It certainly was not fair for Esau to be tricked out of his birthright so that Jacob could found Israel. Is God therefore unjust? Not at all says Paul (Romans 9:14). and goes on to explain that God does as He pleases irrespective of what we do or want and has mercy on whom He pleases and makes stubborn whom He chooses. Thank God we also have the Gospels!. They make clear that we are certainly not puppets. Jesus did not come in order to pull our strings, but to ask for our love. Jesus has overcome the world by being the means by which we are forgiven. Therefore let us rejoice in our responsibility and instead of preaching a Gospel which asks people to leap (or crawl) from one constituency to another, recognises innate goodness and challenge people to stand up and become disciples where they are, following our Lord wherever He leads. The Church should concentrate on being The Body of Christ offering ministry as He did, in a variety of ways. As well as the more obvious it must include some kind of deliverance from the devil. Having sat in the waiting area outside a Magistrates Court recently and heard the young men boasting about their violence, that need is only too evident. The Lord's prayer includes the petition Deliver us from evil and we need to give such prayer our full attention.

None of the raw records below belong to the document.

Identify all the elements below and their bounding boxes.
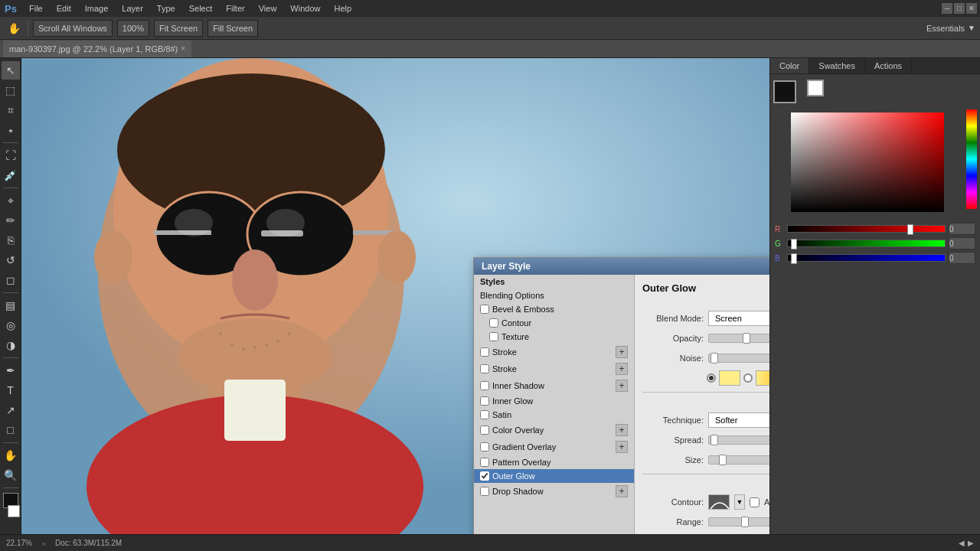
clone-stamp-button[interactable]: ⎘ [2,231,20,249]
bevel-emboss-item[interactable]: Bevel & Emboss [474,302,634,316]
drop-shadow-item[interactable]: Drop Shadow + [474,483,634,500]
status-icon[interactable]: ⬦ [41,539,46,547]
menu-file[interactable]: File [23,2,49,15]
marquee-tool-button[interactable]: ⬚ [2,81,20,99]
texture-item[interactable]: Texture [474,330,634,344]
play-back-button[interactable]: ◀ [959,539,965,547]
hand-tool-icon[interactable]: ✋ [5,19,23,37]
solid-color-radio[interactable] [707,373,716,383]
background-color-swatch[interactable] [8,505,20,517]
path-selection-button[interactable]: ↗ [2,401,20,419]
menu-window[interactable]: Window [284,2,326,15]
scroll-all-windows-button[interactable]: Scroll All Windows [33,20,113,37]
menu-select[interactable]: Select [183,2,219,15]
outer-glow-checkbox[interactable] [480,471,489,481]
blur-tool-button[interactable]: ◎ [2,316,20,334]
healing-brush-button[interactable]: ⌖ [2,191,20,210]
stroke-item-2[interactable]: Stroke + [474,360,634,377]
type-tool-button[interactable]: T [2,381,20,399]
gradient-color-bar[interactable] [756,370,769,386]
b-slider[interactable] [787,254,946,262]
stroke-1-plus-button[interactable]: + [616,346,628,358]
minimize-button[interactable]: ─ [942,3,952,14]
outer-glow-item[interactable]: Outer Glow [474,469,634,483]
satin-item[interactable]: Satin [474,408,634,422]
range-slider[interactable] [708,517,769,527]
gradient-overlay-item[interactable]: Gradient Overlay + [474,439,634,455]
contour-preview-swatch[interactable] [708,494,730,510]
r-slider[interactable] [787,225,946,233]
g-slider[interactable] [787,240,946,247]
gradient-tool-button[interactable]: ▤ [2,296,20,315]
brush-tool-button[interactable]: ✏ [2,211,20,230]
eraser-tool-button[interactable]: ◻ [2,271,20,289]
crop-tool-button[interactable]: ⛶ [2,146,20,165]
opacity-slider[interactable] [708,334,769,343]
anti-aliased-checkbox[interactable] [750,497,760,507]
history-brush-button[interactable]: ↺ [2,251,20,269]
color-gradient-picker[interactable] [791,112,944,212]
menu-edit[interactable]: Edit [51,2,77,15]
stroke-item-1[interactable]: Stroke + [474,344,634,360]
zoom-value-button[interactable]: 100% [117,20,149,37]
menu-layer[interactable]: Layer [116,2,149,15]
shape-tool-button[interactable]: □ [2,421,20,439]
foreground-color-chip[interactable] [773,80,796,103]
pattern-overlay-checkbox[interactable] [480,458,489,467]
menu-view[interactable]: View [253,2,283,15]
background-color-chip[interactable] [807,80,824,96]
move-tool-button[interactable]: ↖ [2,61,20,80]
noise-slider[interactable] [708,354,769,363]
close-button[interactable]: ✕ [966,3,977,14]
magic-wand-tool-button[interactable]: ⭑ [2,121,20,139]
tab-close-button[interactable]: × [181,44,185,53]
styles-header[interactable]: Styles [474,275,634,289]
stroke-2-plus-button[interactable]: + [616,363,628,375]
contour-item[interactable]: Contour [474,316,634,330]
drop-shadow-plus-button[interactable]: + [616,485,628,497]
color-overlay-item[interactable]: Color Overlay + [474,422,634,439]
inner-shadow-item[interactable]: Inner Shadow + [474,377,634,394]
menu-filter[interactable]: Filter [220,2,250,15]
gradient-radio[interactable] [743,373,753,383]
technique-select[interactable]: Softer [708,412,769,428]
blending-options-item[interactable]: Blending Options [474,289,634,302]
color-tab[interactable]: Color [770,58,809,73]
hand-pan-button[interactable]: ✋ [2,446,20,465]
fill-screen-button[interactable]: Fill Screen [207,20,258,37]
gradient-overlay-plus-button[interactable]: + [616,441,628,453]
essentials-dropdown-icon[interactable]: ▼ [968,24,975,32]
inner-shadow-plus-button[interactable]: + [616,380,628,392]
menu-image[interactable]: Image [79,2,115,15]
gradient-overlay-checkbox[interactable] [480,442,489,452]
contour-arrow-button[interactable]: ▼ [734,494,745,510]
eyedropper-tool-button[interactable]: 💉 [2,166,20,184]
stroke-1-checkbox[interactable] [480,347,489,357]
menu-help[interactable]: Help [328,2,358,15]
satin-checkbox[interactable] [480,410,489,419]
lasso-tool-button[interactable]: ⌗ [2,101,20,119]
swatches-tab[interactable]: Swatches [809,58,865,73]
size-slider[interactable] [708,455,769,465]
document-tab[interactable]: man-930397.jpg @ 22.2% (Layer 1, RGB/8#)… [3,41,191,57]
menu-type[interactable]: Type [151,2,181,15]
r-input[interactable] [949,223,975,235]
color-overlay-checkbox[interactable] [480,425,489,435]
spread-slider[interactable] [708,435,769,445]
drop-shadow-checkbox[interactable] [480,487,489,496]
pattern-overlay-item[interactable]: Pattern Overlay [474,455,634,469]
hue-strip[interactable] [966,109,977,209]
zoom-tool-button[interactable]: 🔍 [2,466,20,484]
inner-glow-checkbox[interactable] [480,396,489,406]
texture-checkbox[interactable] [489,332,498,341]
inner-glow-item[interactable]: Inner Glow [474,394,634,408]
b-input[interactable] [949,252,975,264]
glow-color-swatch[interactable] [719,370,740,386]
contour-checkbox[interactable] [489,318,498,328]
color-overlay-plus-button[interactable]: + [616,424,628,436]
dodge-tool-button[interactable]: ◑ [2,336,20,354]
fit-screen-button[interactable]: Fit Screen [154,20,203,37]
pen-tool-button[interactable]: ✒ [2,361,20,380]
g-input[interactable] [949,237,975,249]
canvas-area[interactable]: Layer Style ✕ Styles Blending Options [21,58,769,534]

The Church's Ministry of course centres around offering the opportunity for worship, but we need to understand and accept that particular kinds of worship select particular kinds of people, so as well as Services of various kinds, including traditional ones for traditionally minded people, we need to offer individuals alternative ways of worship. I have found that friends who are not happy to come to a Service are happy to light a candle in a Cathedral. And I have never met anyone who said NO when I asked them if they would like me to pray for them. Nor do they mind looking in a church building. It ought, therefore, to be a place where someone entering is moved to say Wow as no doubt we shall all say, when we die and meet our Maker.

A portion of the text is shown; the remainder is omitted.